Animated Rendering of Space Battles With Nuclear Orion Spaceships

Animations of nuclear battleship Orions fighting in space. It was created by Rhysy who has made some of the best Project Orion related animations.

In George Dyson’s book, he mentioned an Orion battleship model that was shown to President Kennedy. President Kennedy chose not to develop the project. Kennedy made this choice because he did not want the arms race to go that extreme. This was not a cancellation based upon technical problems.

Russia is now building superweapon concepts that were conceived in the 1960s that were never built.

A technically feasible superweapon is the Project Orion Nuclear Battleships.

Russia’s President Putin seems to making different choices in regards to using nuclear weapons into feasible superweapons.

This video shows where this ends up with fleets of nuclear Orion Battleships fighting in our solar system.

Rhysy says that he could have made this video far better and it was not finished. He wanted to add voice-overs and make other improvements. Go to this link to see Rhysy blog post discussing the video and a full index of the scenes in it. If there is enough financial maybe Rhysy could make improved visions of what Russia could develop in its desperate effort to use nuclear superweapons to stay relevant.

There have been analysis made of what are the technical issues for reviving a Project Orion. Costs of a nuclear project Orion program could end up being less than the Apollo program.

The Russians could choose quick and dirty options to keep costs low. They could give up efficiency and optimizations to just use the steel forging capabilities that have for submarines and nuclear reactors and just minimally adapt the nuclear bombs that they have. They could just take a thousand or two thousand weapons from their stockpile and create the weapon for perhaps ten to twenty billion.

SOURCES- Rhysy
Written by Brian Wang. Nextbigfuture.com

56 thoughts on “Animated Rendering of Space Battles With Nuclear Orion Spaceships”

  1. So it was. I’d forgotten that, so time for a re-read, which is a most happy thought. The firing mechanism goes : “WHAM WHAM WHAM WHAM quiet” One of the crew describes it as “God was knocking, and He wanted in bad.”

  2. Mmm… probably a bit better than lead because cheap gold should have more applications.

    • Non toxic
    • Very good conductor of both heat and electricity
    • Pretty
    • Extremely malleable
    • Easy to use for stuff like electroplating

    But your overall point is right.

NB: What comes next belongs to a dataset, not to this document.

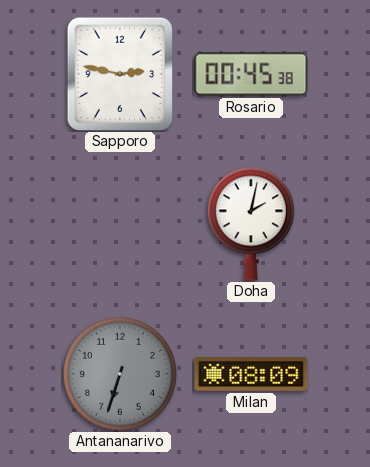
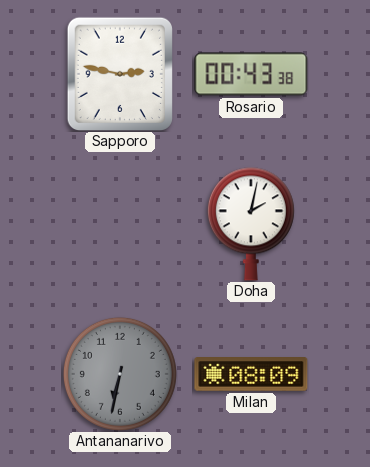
Rosario: 00:45 -> 00:43
Antananarivo: 6:33 -> 6:32
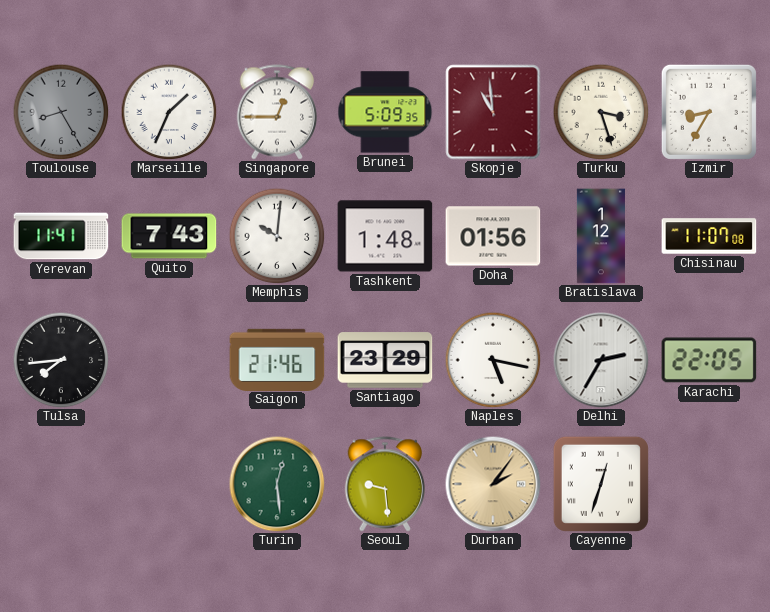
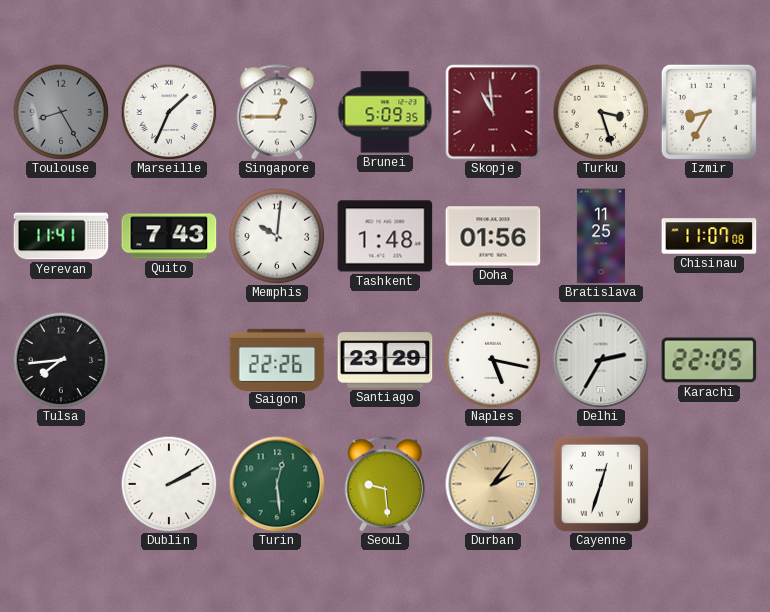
Bratislava: 1:12 -> 11:25
Saigon: 21:46 -> 22:26
Dublin: none -> 2:10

If we were coating steel cans with gold instead of tin because it was cheap, safe and non-rusting, then it wouldn’t be a world with high gold prices.

    The minerals in the asteroid belt are only worth quadrillions if the human economy grows enough to use them all. (I was going to say Earth’s economy, but that would no longer be accurate.)

  3. “This was literally a ship that could take off from Nevada (or New York, LA, where ever you don’t like too much)”

    Like DC?

  4. As supply goes up, prices go down because there is no scarcity. So the stuff in the asteroid belt isn’t worth quadrillions.

    Put another way if gold was as common on Earth as Lead then Gold would have a similar cost to Lead.

  5. You’d want to be sure it is over a remote part of the Pacific or Arctic Ocean before lighting it up…

    Part of the cost of instant infrastructure.

  6. EMP would still be a HUGE problem if you’re popping off nukes in the upper atmosphere. Don’t get me wrong – I would love to see the U.S. Space force manning a few nuclear pulse powered battleships. Just getting them to space is a bit tricky.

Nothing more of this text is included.